The head of the IMF mentioned yesterday that the global economy is performing better than expected despite facing prolonged uncertainty and modest growth prospects in the medium term. International Monetary Fund Managing Director Kristalina Georgieva stated that the world economy is surpassing fears but falling short of necessary levels. She emphasized that global growth is anticipated to slightly decrease this year and next, supported by favorable conditions in the United States and other advanced, emerging market, and developing nations.
Georgieva’s comments preceded the upcoming meeting of finance ministers and central bank governors at the World Bank and IMF in Washington. The focus at the annual gatherings is likely to be on trade issues following the implementation of significant tariffs by US President Donald Trump earlier this year.
Georgieva pointed out that the world economy has managed to withstand various shocks due to improved policy fundamentals, private sector adaptability, lower-than-expected tariffs, and favorable financial conditions. She noted that there has been no significant escalation into a trade war so far, despite the ongoing trade tensions.
While the US tariff rate has decreased from 23 percent to 17.5 percent, it remains higher than the global average. Georgieva cautioned that the full impact of these tariffs is yet to be realized, and the resilience of the global economy has not been fully tested.
The IMF projects that global growth will maintain a three percent rate in the medium term, aligning with earlier forecasts but lower than the pre-Covid-19 level of 3.7 percent. Georgieva called for swift actions from countries to boost economic output, fortify fiscal reserves, and address trade imbalances.
The IMF’s recommendations vary by region, with Asia encouraged to enhance internal trade, bolster the service sector, and improve access to finance. Implementing these measures could increase economic output by up to 1.8 percent in the long run. In Africa, Georgieva urged countries to enact business-friendly reforms and continue developing the Continental Free Trade Area to potentially raise real GDP per capita by more than 10 percent.

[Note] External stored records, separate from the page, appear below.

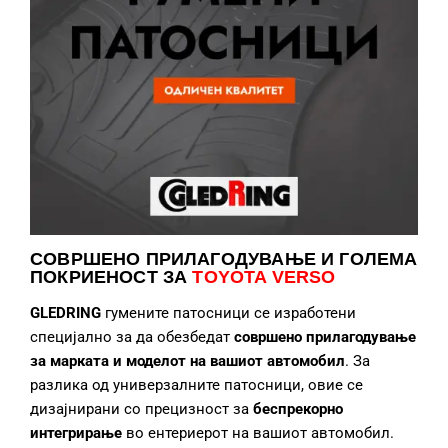
СОВРШЕНО ПРИЛАГОДУВАЊЕ
И ГОЛЕМА
ПОКРИЕНОСТ ЗА
TOYOTA VERSO
GLEDRING
гумените патосници се изработени
специјално за да обезбедат
совршено прилагодување
за марката и моделот на вашиот автомобил
. За
разлика од универзалните патосници, овие се
дизајнирани со прецизност за
беспрекорно
интегрирање
во ентериерот на вашиот автомобил.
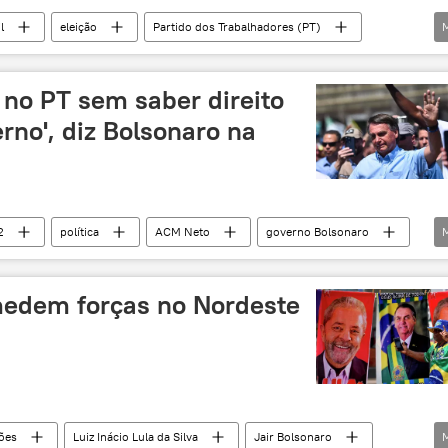
l
eleição
Partido dos Trabalhadores (PT)
 no PT sem saber direito
rno', diz Bolsonaro na
2
política
ACM Neto
governo Bolsonaro
a da Silva
medem forças no Nordeste
ções
Luiz Inácio Lula da Silva
Jair Bolsonaro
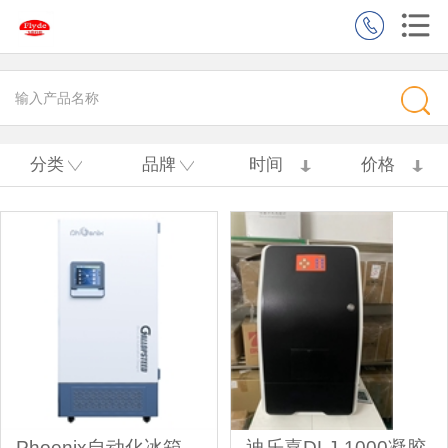
分类
品牌
时间
价格
Phoenix自动化冰箱
迪乐嘉DLJ-1000凝胶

Georgieva criticized Europe for its sluggish economic growth compared to the US and proposed appointing a new “single market czar” within the European Union to drive reforms and enhance market competitiveness. She advocated for deepening the EU’s single market integration in financial services and energy sectors to catch up with the US’s private sector dynamism.
Georgieva recommended that the US address its federal deficit and promote household savings, while advising China to undertake fiscal reforms to boost private consumption and reduce reliance on industrial policies for economic growth.